Customers increasingly ask about supply chain transparency and carbon footprints. We publish monthly performance data, raw material sourcing maps, and lifecycle study results, not to tick a box, but because our industrial buyers demand quantified progress. Our team reduced flare gas from styrene debottlenecking by implementing a staged vacuum system, dropping annual emissions and cutting the overall site energy bill without impacting finished product purity. These improvements feed directly into customer audits, regulatory certifications, and higher market confidence in our process stewardship.
Innovation in styrene production takes patience. Years spent on optimizing feedstock mixes, alternate catalysts for ethylbenzene dehydrogenation, and adaptive process controls have moved our facility from old-style, labor-intensive operations to what runs today. Pilot units trial new stabilizers, solubility agents, and alternative solvents, all monitored by both process engineers and end-use specialists from the polymer field.
Newer applications challenge the limits of standard styrene. Recent projects saw us offering batches with tailored inhibitor blends, reduced trace nitro-compounds, and customer-specified aromatic hydrocarbon profiles for next-generation composite resin or high-impact polymer customers. These requests rarely show up in traditional product listings but come from close plant-to-plant conversations—our door is always open for such collaborative development.
Trouble shooting challenges, like preventing polystyrene yellowing from trace oxidation after extended hot storage, guide our future investments. By sharing data with select customers and collaborating on dual-site trial runs, we see firsthand how incremental tweaks at the monomer level affect final production yield, surface appeal, foam structure, or mechanical strength. We measure success in fewer customer complaints, more rapid new product launches, and tangible, plant-level impact.

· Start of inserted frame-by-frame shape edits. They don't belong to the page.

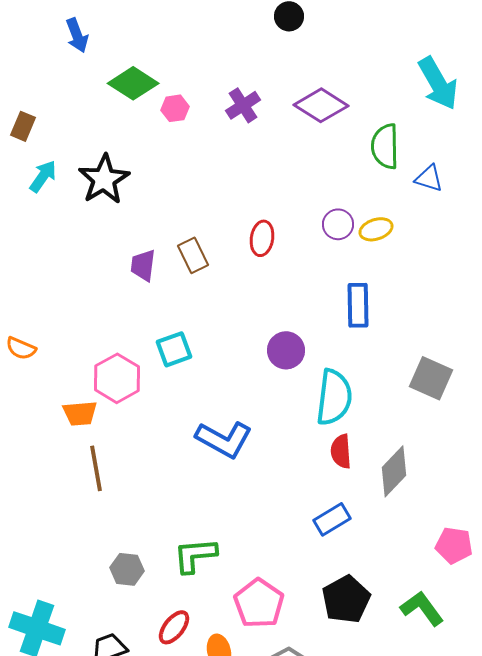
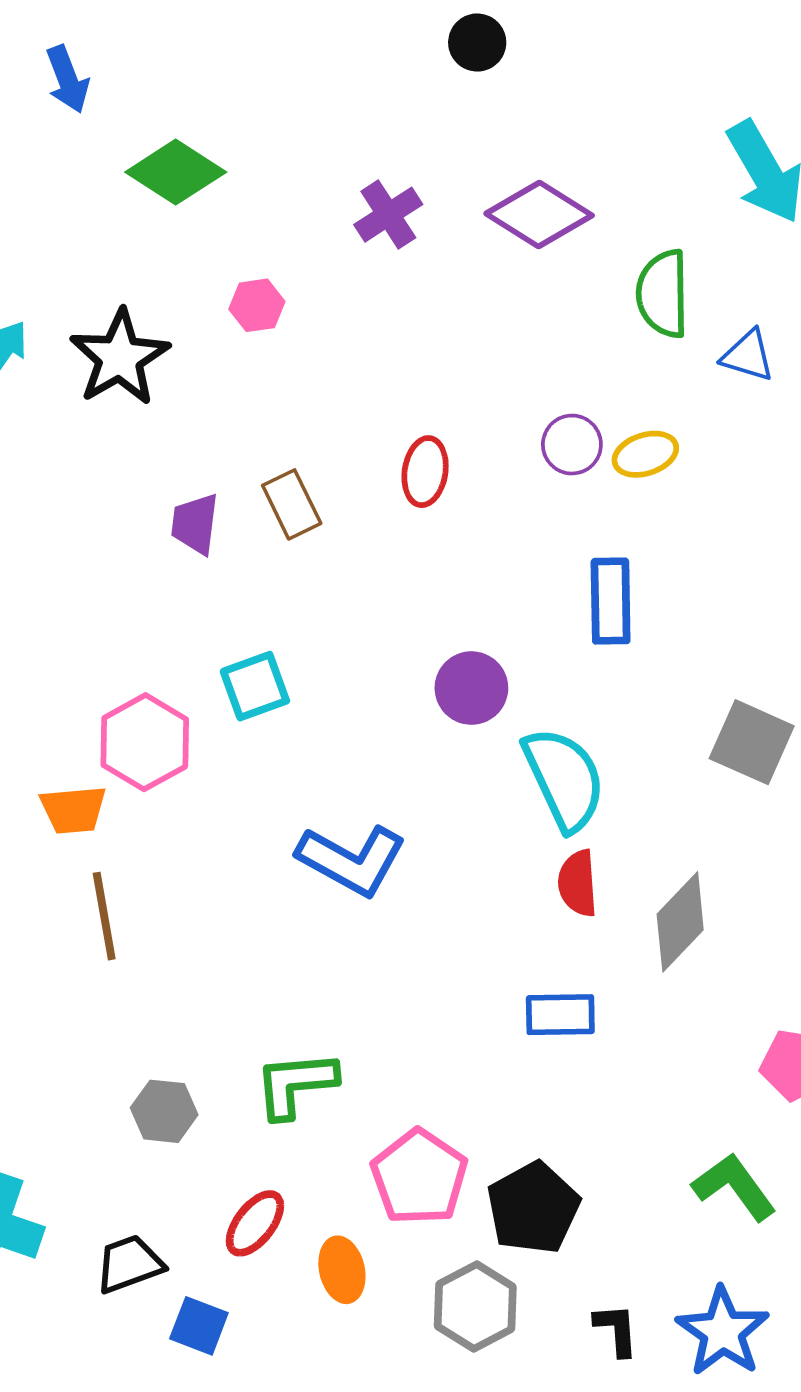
pink hexagon: (175, 108) -> (257, 305), moved
cyan semicircle: (334, 397) -> (564, 779), turned -32
blue rectangle: (332, 519) -> (560, 1015), turned 30
black pentagon: (346, 599) -> (533, 1208), moved

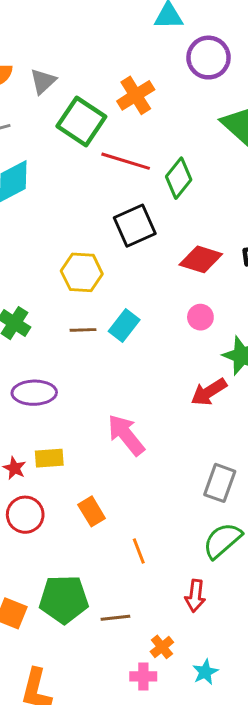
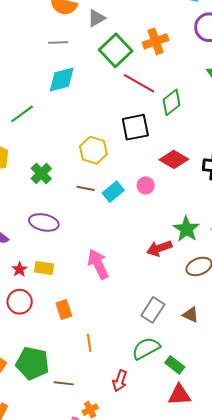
pink circle: (200, 317) -> (146, 185), moved

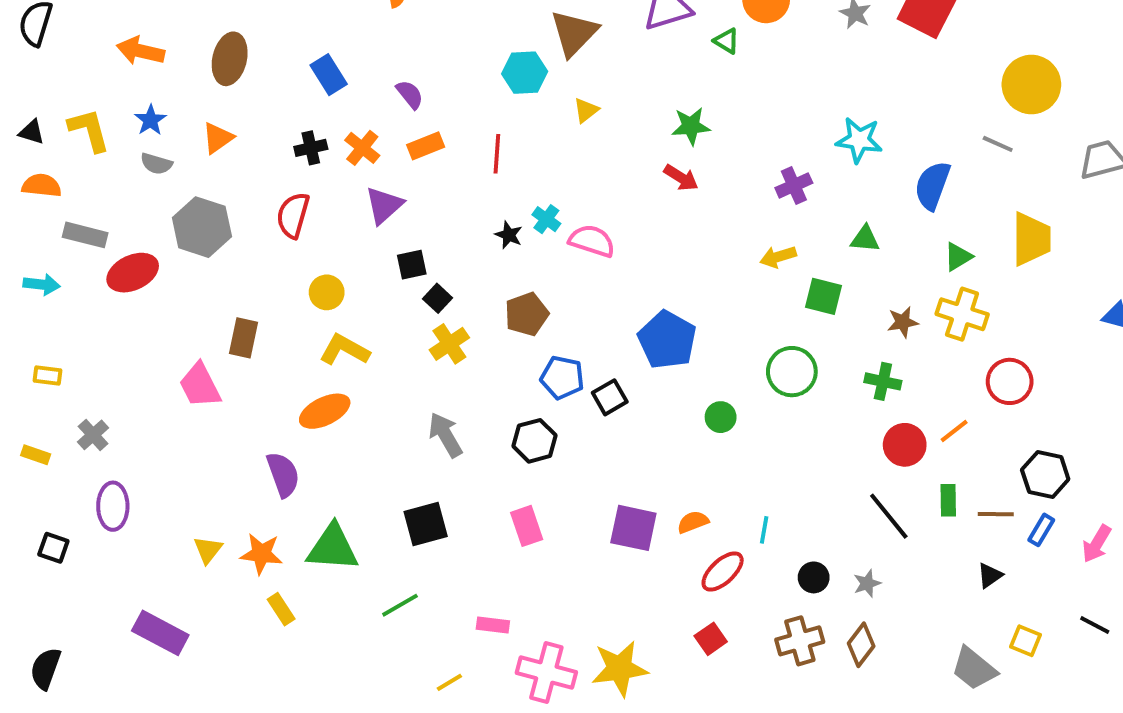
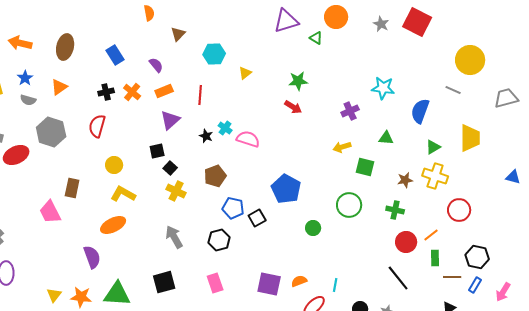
brown triangle: (574, 33) -> (178, 34), moved, size x0.6
purple triangle: (384, 205) -> (170, 120), moved
yellow cross: (449, 344) -> (176, 191), turned -30
green rectangle: (948, 500) -> (435, 258), moved

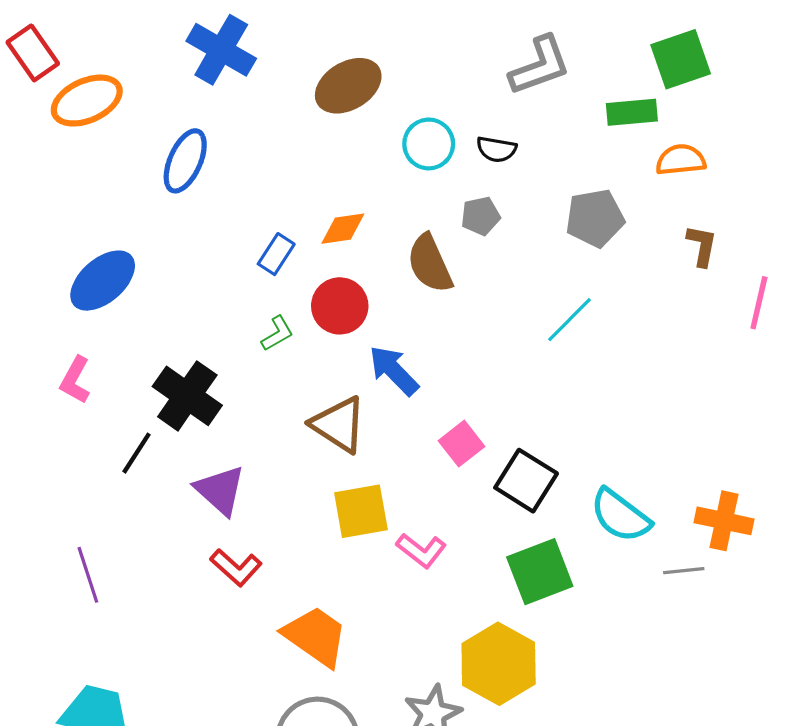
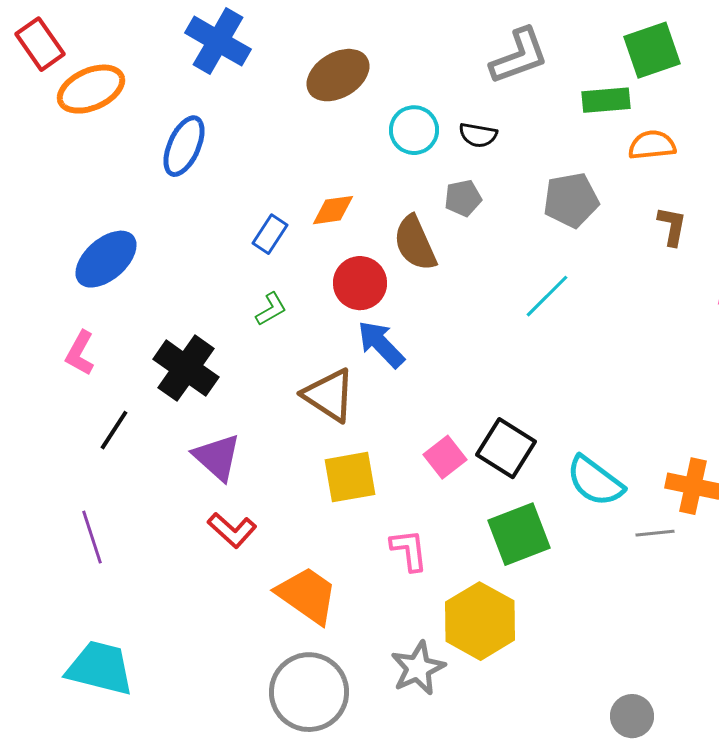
red circle: (340, 306) -> (360, 283), moved
pink square: (461, 444) -> (445, 457), moved
black line: (136, 453) -> (114, 430), moved
pink L-shape: (421, 550) -> (409, 550), moved, turned -135

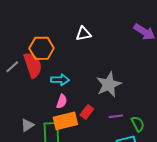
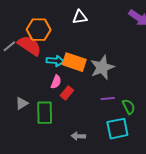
red semicircle: (33, 65) -> (29, 46), turned -40
red rectangle: (87, 112) -> (67, 93), moved
orange rectangle: (65, 121) -> (74, 62), moved, turned 30

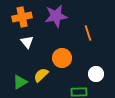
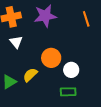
orange line: (88, 33) -> (86, 19), moved
white circle: (96, 74) -> (71, 70), moved

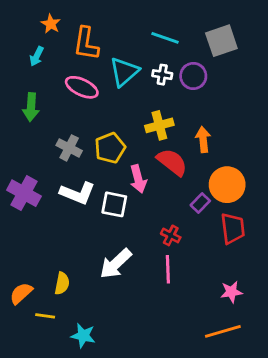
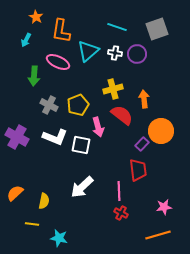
green arrow: (31, 107) -> (34, 76), moved
red trapezoid: (233, 228) -> (138, 170), moved
red cross: (171, 235) -> (121, 213), moved
orange semicircle: (21, 293) -> (15, 193), moved

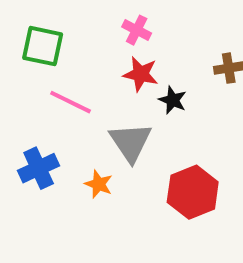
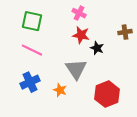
pink line: (71, 102) -> (32, 50), moved

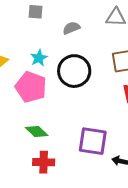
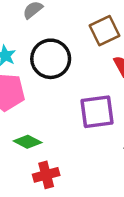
purple square: (93, 141) -> (97, 112), moved

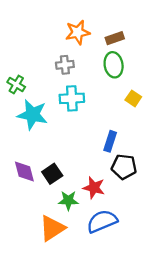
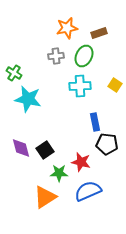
green ellipse: (114, 65) -> (84, 56), moved, turned 35
cyan cross: (72, 98) -> (80, 86), moved
blue rectangle: (110, 141) -> (95, 122), turned -30

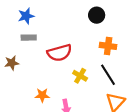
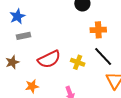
red semicircle: (59, 53) -> (49, 59), moved
orange star: (42, 95) -> (32, 86), moved

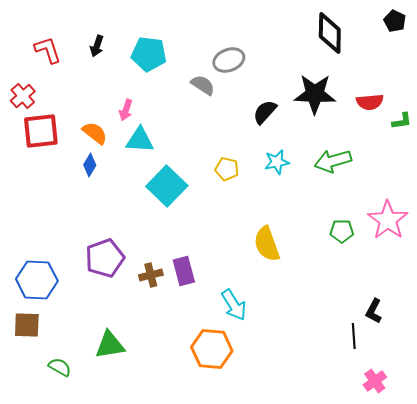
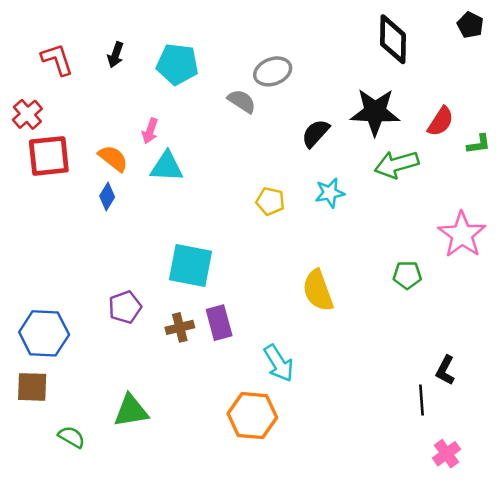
red semicircle: (370, 102) -> (441, 121), turned -52
green arrow: (333, 161) -> (397, 164), moved
cyan square: (167, 186) -> (191, 266), moved, turned -33
pink star: (388, 220) -> (462, 235), moved
purple pentagon: (105, 258) -> (125, 307), size x0.7

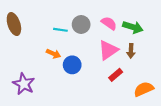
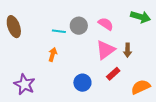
green arrow: (133, 27) -> (141, 17), moved
orange arrow: (53, 54) -> (53, 54), turned -96
blue circle: (72, 65) -> (82, 83), moved

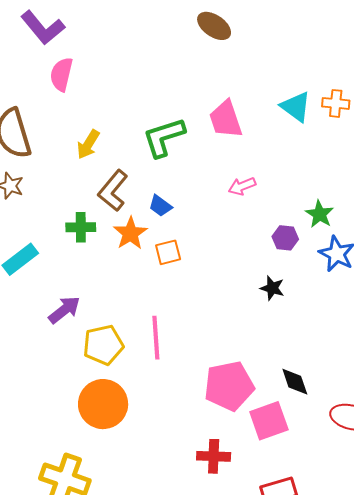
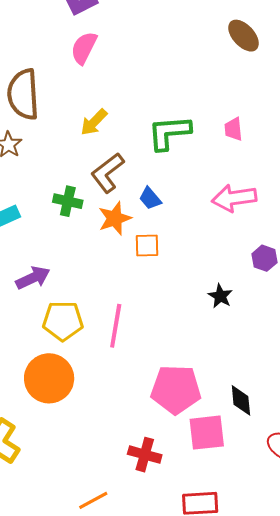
pink trapezoid: (226, 119) -> (233, 129), size x0.6
pink arrow: (242, 186) -> (234, 198), size x1.6
black star: (272, 288) -> (220, 296), moved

As competitors chase low prices or broader portfolios, our identity as a dedicated manufacturer brings the craft and accountability that industrial users look for. We don’t just pass along off-the-shelf commodity grades. Our process control, hands-on support, and willingness to troubleshoot side-by-side with polymerizers and resin blenders build trust across each step. Regular audits, site visits, and open book communications close the distance between raw material producer and downstream process experts.
In our facility, every tank is tracked, every load gets QC before shipping, and any customer can trace their batch back to the exact distillation date and shift team on duty. Our people know how disruptions in one line ripple through a global supply chain. That’s why so many industrial buyers, from insulation makers to automotive plastics formulators, keep partnering with us through changing markets and tighter standards.
Behind every drum, tanker, or shipload lies a team steeped in hands-on production, learning, and constant improvement. As standards for purity, traceability, and safety go up, and real-world application challenges demand more than just a product but a partnership, that depth of direct experience matters most. Styrene for industrial use from our plant is the result of thousands of lessons learned—on the line, in the lab, and across years of honest collaboration with customers who expect more than a commodity.